Borrie pointed to evidence of 16 collisions and groundings involving British nuclear-powered submarines since 1979, and hundreds of submarine fires and other safety problems. “A serious accident one day in port or a mislaunch resulting in detonation could have catastrophic humanitarian impacts,” he said.
Last Sunday, a few hours after the Sunday Herald revealed his 18-page Trident dossier, McNeilly posted a dramatic statement for his family and friends on Facebook. “I’m just letting you know I’m alive and well,” he wrote.
“What you don’t know is, I’ve been working covertly to eliminate the biggest threat to the UK for about a year…If change isn’t made, a nuclear catastrophe almost certainly will happen.”
He listed what he had learnt about Trident submarines: “A blazing inferno beside the missile and firing units, covered up crash that nearly took down a boat, numerous floods, numerous fires, hundreds of people bringing unchecked bags etc down the boat every week and walking straight past nuclear missiles, IDs not being checked for facial recognition.”
He continued: “A manning shortage which is pushing a mass amount of people through the system without proper security checks and allowing them to access the inside of a nuclear missile that can hold up to 12 nuclear warheads - and much, much more.”
On Monday McNeilly made a second impassioned Facebook post, announcing that he was going to hand himself in later that day. “I’ve finally achieved what I set out to do,” he wrote.
“Responding by downplaying a report because there’s lack of seniority, acting like your security system is impenetrable and your aged system is still in excellent condition for sailing, is not an adequate response.”
He described his life on the run. “I have moved between countries, changed location almost every day, stuck to mainly communicating through the deep web and used multiple aliases when I could, but I lack the resources to remain undetected,” he said.
He stressed that he had tried to raise his concerns with his superiors, and had not released information that might be of use to terrorists. “Thanks a lot for your support,” he concluded. “I will see you again one day.”
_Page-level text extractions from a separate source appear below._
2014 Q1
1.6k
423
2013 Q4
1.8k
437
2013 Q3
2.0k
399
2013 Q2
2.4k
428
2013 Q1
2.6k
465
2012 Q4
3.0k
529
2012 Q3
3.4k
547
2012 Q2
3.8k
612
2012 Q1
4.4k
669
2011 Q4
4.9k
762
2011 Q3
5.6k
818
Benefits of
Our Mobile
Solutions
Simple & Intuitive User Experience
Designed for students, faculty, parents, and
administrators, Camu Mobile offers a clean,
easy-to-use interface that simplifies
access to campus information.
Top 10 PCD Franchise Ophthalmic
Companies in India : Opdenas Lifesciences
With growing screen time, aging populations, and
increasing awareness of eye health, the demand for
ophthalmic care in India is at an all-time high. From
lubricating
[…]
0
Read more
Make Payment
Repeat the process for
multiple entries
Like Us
Responses from his friends on Facebook were divided between those who lauded him as a “hero” and those who ridiculed him for thinking he was in an action movie. “The fact his posts are a bit Jason Bourne doesn't mean it's all bullshit and he’s insane,” said Chloe Mylett.
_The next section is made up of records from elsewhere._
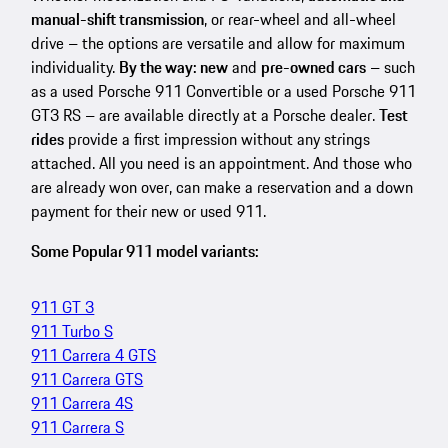
manual-shift transmission
, or rear-wheel and all-wheel
drive – the options are versatile and allow for maximum
individuality.
By the way: new
and
pre-owned cars
– such
as a used Porsche 911 Convertible or a used Porsche 911
GT3 RS – are available directly at a Porsche dealer.
Test
rides
provide a first impression without any strings
attached. All you need is an appointment. And those who
are already won over, can make a reservation and a down
payment for their new or used 911.
Some Popular 911 model variants:
911 GT 3
911 Turbo S
911 Carrera 4 GTS
911 Carrera GTS
911 Carrera 4S
911 Carrera S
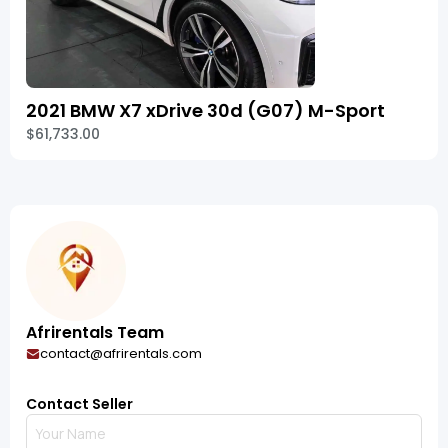
2021 BMW X7 xDrive 30d (G07) M-Sport
$61,733.00
Afrirentals Team
contact@afrirentals.com
Contact Seller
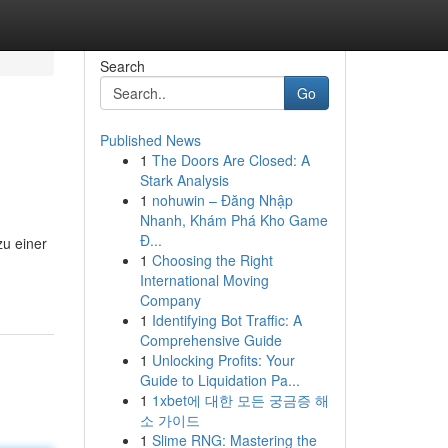
Search
Go
Published News
1
The Doors Are Closed: A
Stark Analysis
1
nohuwin – Đăng Nhập
Nhanh, Khám Phá Kho Game
Đ...
zu einer
1
Choosing the Right
International Moving
Company
1
Identifying Bot Traffic: A
Comprehensive Guide
1
Unlocking Profits: Your
Guide to Liquidation Pa...
1
1xbet에 대한 모든 궁금증 해
소 가이드
1
Slime RNG: Mastering the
Another friend, Dryden Corey, said he had known McNeilly since he was 11 years old. “He is one of the kindest, caring people I have ever met, he has always put others before him,” he said. “He is not self-righteous in any shape or form - far from it - and he is not a liar.”
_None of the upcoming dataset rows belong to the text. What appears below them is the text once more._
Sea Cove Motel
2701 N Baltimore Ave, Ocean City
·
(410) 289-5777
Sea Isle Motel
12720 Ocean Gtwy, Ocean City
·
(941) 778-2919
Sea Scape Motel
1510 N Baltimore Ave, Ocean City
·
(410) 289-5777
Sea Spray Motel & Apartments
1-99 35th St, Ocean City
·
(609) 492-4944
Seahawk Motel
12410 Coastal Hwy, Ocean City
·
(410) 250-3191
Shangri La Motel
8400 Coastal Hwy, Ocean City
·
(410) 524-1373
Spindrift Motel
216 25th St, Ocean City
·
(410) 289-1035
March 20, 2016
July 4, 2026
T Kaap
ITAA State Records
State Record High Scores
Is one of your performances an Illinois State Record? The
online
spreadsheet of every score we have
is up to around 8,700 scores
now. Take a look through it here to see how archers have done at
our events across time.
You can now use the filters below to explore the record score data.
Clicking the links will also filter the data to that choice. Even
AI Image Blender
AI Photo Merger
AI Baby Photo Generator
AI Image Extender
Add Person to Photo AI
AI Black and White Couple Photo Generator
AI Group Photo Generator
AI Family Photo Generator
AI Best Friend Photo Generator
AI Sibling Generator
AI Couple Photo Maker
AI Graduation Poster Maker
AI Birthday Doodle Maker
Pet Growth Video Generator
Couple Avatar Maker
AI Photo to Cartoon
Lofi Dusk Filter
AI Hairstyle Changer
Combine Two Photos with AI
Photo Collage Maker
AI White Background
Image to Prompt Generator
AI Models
McNeilly has been backed by some submariners and rejected by others. He faced an inevitable backlash in the media, with reports suggesting he was mentally unstable, learning Russian, or had been put up to it.
Most of the evidence, however, indicates a more straightforward explanation: that he was a 25-year old naval recruit who saw something that scared him and decided to do something about it.
As the McNeilly drama was playing out, campaigners were busy tracking the first nuclear weapons convoy to come to Scotland since the SNP landslide in the general election. It was spotted on Monday near Stirling on its way from the bomb factory at Burghfield in Berkshire to the Royal Naval Armaments Depot at Coulport on Loch Long.
Then on Thursday it was seen stopping for lunch at Glencorse barracks near Penicuik near Edinburgh, before going round the city bypass to take the A68 on its return journey south. It was followed by Jane Tallents, an activist from Nukewatch, which monitors convoys.
She argued that McNeilly’s claims of slipshod safety on submarines could apply to nuclear weapons transports. “You only have to loose concentration for a few moments, and the results could be catastrophic,” she said.
The MoD insists that weapons convoys had the strictest safety standards. On McNeilly’s allegations, an MoD spokesman said: “The Royal Navy continues to investigate this issue and ministers will update parliament at the earliest opportunity.”